Hospitals faced the challenge of how to manage costs at a time when elective surgeries were being postponed due to the virus outbreak.
While insurance claims were being paid only partly, hospitals continued to add newer charges such as temperature check fee, PPE kit fee and cleaning fee.
In fact, the GI Council had also planned to file an appeal in the Supreme Court against overcharging by hospitals but this matter wasn’t taken up.
Insurance works on a pool concept. So whatever money is collected as a premium is paid out as claim. If in a year the claim paid out exceeds the premium collected, the excess amount is passed on to customers in the next year in the form of a premium hike.
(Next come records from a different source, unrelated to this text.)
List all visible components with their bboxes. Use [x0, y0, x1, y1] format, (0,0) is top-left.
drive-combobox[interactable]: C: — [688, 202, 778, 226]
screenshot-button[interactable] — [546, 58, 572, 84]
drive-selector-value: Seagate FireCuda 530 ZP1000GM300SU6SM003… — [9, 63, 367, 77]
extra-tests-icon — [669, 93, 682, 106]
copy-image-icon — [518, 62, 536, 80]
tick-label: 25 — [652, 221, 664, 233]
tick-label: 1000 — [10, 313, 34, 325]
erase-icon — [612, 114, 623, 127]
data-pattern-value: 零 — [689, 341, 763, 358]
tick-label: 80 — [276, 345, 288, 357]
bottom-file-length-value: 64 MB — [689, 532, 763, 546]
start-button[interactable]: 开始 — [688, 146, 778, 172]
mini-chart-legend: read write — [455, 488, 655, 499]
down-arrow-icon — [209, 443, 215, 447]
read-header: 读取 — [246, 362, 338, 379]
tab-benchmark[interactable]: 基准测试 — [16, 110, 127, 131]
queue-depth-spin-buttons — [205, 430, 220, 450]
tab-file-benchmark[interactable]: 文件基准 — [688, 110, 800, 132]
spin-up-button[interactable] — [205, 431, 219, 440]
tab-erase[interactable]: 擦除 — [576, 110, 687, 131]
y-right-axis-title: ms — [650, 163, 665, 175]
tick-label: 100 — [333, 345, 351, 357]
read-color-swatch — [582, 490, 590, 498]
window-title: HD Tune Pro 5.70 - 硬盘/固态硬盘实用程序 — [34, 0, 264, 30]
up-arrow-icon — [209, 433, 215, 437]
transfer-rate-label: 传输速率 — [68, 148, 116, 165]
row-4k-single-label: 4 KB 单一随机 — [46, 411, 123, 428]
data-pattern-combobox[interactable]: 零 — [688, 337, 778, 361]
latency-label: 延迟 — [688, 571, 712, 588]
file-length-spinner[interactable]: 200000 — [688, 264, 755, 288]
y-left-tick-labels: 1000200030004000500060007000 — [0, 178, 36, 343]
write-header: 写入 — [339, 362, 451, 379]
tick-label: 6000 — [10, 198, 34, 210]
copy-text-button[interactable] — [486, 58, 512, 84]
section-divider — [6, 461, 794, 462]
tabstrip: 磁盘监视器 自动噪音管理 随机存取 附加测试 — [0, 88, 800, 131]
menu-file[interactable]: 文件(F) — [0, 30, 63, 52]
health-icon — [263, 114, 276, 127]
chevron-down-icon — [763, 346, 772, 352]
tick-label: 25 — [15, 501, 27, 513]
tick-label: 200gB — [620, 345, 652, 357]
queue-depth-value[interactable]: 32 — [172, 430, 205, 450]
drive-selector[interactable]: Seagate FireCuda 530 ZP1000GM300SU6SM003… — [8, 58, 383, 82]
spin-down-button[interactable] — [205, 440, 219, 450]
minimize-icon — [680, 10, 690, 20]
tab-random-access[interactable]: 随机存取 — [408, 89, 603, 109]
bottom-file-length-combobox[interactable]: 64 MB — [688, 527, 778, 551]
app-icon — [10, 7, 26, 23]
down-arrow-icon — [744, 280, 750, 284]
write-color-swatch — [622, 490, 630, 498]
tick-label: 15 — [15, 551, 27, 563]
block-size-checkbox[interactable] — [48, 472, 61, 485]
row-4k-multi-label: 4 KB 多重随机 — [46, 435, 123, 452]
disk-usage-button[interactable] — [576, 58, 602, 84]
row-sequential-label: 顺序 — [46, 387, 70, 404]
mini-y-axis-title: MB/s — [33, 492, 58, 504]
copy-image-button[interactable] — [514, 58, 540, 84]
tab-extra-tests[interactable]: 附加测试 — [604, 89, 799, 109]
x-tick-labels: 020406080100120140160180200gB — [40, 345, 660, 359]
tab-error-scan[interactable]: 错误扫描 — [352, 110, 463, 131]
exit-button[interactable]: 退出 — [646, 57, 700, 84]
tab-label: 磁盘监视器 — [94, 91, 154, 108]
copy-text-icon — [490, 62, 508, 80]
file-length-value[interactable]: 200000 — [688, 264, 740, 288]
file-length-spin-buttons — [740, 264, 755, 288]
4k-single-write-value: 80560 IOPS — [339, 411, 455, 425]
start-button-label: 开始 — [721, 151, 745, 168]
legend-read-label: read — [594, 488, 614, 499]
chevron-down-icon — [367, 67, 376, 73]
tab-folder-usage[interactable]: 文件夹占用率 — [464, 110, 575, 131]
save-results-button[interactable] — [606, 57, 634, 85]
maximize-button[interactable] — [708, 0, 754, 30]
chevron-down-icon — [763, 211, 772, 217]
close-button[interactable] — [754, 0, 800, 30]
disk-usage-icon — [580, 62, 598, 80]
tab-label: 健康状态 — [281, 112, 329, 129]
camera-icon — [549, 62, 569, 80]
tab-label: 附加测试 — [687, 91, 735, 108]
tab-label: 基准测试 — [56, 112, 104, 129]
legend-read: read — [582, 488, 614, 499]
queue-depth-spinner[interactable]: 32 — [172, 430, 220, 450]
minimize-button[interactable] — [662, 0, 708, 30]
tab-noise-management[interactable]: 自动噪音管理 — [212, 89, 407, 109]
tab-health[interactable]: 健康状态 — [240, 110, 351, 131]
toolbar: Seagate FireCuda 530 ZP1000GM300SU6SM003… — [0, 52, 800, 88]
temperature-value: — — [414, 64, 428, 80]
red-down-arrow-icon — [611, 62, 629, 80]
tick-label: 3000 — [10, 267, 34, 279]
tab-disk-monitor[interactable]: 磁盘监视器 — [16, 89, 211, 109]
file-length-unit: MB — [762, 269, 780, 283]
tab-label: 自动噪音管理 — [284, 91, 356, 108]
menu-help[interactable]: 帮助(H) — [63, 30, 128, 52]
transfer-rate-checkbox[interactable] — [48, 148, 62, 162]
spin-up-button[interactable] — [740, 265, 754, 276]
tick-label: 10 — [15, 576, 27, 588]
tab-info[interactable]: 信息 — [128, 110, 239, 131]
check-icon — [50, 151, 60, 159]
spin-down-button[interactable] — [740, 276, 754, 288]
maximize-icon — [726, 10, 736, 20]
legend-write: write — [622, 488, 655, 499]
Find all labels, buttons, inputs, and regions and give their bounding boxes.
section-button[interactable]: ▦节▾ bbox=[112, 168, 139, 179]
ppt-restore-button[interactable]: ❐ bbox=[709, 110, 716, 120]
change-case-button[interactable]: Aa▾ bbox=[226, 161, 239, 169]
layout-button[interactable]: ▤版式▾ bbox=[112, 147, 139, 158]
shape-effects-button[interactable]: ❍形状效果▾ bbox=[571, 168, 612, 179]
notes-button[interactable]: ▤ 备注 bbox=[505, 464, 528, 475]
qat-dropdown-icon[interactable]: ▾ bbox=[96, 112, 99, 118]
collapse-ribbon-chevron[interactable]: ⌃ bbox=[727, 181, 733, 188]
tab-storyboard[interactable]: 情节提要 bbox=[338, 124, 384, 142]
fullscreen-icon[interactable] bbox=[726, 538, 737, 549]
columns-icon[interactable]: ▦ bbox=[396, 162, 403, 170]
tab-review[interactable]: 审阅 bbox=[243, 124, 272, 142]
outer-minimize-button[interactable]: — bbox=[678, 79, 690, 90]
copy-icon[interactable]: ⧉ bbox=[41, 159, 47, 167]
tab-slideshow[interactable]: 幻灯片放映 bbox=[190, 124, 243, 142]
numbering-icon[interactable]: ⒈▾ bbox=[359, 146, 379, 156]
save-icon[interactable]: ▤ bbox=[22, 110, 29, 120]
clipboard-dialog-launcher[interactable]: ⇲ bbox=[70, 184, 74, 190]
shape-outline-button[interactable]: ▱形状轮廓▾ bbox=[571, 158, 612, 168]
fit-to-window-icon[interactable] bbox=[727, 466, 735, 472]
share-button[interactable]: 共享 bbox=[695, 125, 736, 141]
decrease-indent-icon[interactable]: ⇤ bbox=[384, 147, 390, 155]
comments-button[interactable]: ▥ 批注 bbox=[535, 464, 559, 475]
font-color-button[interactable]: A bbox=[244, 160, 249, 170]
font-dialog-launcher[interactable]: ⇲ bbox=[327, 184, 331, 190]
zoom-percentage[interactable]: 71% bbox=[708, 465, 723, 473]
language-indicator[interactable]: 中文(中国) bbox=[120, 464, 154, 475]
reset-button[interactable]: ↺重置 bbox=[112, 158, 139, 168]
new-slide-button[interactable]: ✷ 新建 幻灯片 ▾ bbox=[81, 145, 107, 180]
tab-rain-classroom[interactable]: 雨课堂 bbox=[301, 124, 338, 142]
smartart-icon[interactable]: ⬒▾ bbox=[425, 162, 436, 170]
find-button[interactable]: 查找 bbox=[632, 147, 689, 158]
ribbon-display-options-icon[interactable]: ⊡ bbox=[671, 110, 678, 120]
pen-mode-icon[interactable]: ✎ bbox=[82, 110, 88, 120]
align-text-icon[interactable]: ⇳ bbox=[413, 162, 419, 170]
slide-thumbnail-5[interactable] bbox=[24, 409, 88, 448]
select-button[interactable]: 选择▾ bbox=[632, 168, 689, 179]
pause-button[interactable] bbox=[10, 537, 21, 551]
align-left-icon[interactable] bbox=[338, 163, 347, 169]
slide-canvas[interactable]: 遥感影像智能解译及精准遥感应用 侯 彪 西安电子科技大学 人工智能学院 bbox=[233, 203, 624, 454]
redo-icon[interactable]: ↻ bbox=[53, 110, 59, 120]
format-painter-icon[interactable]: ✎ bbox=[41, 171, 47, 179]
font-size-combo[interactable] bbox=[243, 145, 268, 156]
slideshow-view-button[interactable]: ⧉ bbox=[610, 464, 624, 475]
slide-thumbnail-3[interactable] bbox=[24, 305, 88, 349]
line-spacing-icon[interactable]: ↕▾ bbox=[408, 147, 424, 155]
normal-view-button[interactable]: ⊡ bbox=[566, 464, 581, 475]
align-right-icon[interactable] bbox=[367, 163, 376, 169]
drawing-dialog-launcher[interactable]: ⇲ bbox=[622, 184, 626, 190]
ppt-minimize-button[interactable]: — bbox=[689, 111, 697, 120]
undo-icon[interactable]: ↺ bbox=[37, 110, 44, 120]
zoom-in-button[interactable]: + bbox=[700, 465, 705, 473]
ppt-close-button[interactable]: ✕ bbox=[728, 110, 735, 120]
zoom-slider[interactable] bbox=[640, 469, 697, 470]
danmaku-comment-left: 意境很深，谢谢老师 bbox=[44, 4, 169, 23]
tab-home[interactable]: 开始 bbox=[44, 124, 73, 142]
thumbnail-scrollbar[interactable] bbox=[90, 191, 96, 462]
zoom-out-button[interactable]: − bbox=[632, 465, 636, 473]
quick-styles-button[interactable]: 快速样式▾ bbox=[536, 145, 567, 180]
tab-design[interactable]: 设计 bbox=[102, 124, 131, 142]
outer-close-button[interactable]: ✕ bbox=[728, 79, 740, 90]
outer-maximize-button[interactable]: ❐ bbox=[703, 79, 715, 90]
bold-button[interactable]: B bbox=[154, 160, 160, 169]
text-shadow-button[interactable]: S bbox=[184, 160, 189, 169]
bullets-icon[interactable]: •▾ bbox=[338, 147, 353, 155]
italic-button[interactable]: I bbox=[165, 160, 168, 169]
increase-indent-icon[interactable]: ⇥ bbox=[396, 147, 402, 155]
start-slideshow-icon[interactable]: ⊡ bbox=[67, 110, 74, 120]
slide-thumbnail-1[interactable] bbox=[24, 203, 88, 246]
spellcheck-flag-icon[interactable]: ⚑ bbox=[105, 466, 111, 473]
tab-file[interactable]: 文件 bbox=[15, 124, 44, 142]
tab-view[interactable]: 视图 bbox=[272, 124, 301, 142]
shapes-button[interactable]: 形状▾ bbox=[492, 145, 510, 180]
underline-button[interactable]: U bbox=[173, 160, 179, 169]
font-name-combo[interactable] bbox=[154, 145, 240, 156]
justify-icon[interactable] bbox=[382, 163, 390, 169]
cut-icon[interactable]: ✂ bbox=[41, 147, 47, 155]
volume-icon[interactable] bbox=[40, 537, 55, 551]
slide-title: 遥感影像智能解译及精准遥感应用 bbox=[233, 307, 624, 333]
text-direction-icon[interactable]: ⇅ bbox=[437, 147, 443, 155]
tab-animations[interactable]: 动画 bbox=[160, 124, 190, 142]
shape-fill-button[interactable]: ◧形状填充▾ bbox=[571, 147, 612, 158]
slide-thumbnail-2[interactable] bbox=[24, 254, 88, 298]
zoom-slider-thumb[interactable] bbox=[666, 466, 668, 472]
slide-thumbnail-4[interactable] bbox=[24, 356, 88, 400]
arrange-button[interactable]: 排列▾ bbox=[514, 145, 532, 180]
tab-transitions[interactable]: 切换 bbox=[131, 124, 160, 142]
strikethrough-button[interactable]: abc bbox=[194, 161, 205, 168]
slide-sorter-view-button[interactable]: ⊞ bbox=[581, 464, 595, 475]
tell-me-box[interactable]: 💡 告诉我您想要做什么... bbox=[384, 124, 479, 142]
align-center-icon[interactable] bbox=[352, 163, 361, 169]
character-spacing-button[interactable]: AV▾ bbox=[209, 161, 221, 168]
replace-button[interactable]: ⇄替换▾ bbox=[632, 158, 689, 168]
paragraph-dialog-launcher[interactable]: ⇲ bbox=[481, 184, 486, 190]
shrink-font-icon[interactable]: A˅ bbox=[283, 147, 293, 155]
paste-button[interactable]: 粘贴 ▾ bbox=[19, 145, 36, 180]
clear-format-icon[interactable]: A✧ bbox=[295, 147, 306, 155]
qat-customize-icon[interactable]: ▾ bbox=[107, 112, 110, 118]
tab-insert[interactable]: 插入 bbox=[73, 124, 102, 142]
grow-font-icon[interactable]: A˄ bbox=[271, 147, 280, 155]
Customers also pointed out that some hospitals resorted to selective charging. Malini Saraogi*, a 34-year-old artist from Kolkata, told Moneycontrol that while she was charged for masks and PPE kits, two other people sharing her room were not.
“I found out that they did not have any health policy while I did. My insurer did not pay the excess charges amounting to Rs 18,000. It would have been good if insurers were asked to pay all such claims in the initial stage itself,” suggested Saraogi, who underwent COVID-19 treatment in October 2020.
However, her neighbour Nisha Rebello* has been lucky. The 57-year-old teacher was hospitalised due to COVID-19 about two weeks ago and has been assured of full payment under the reimbursement policy.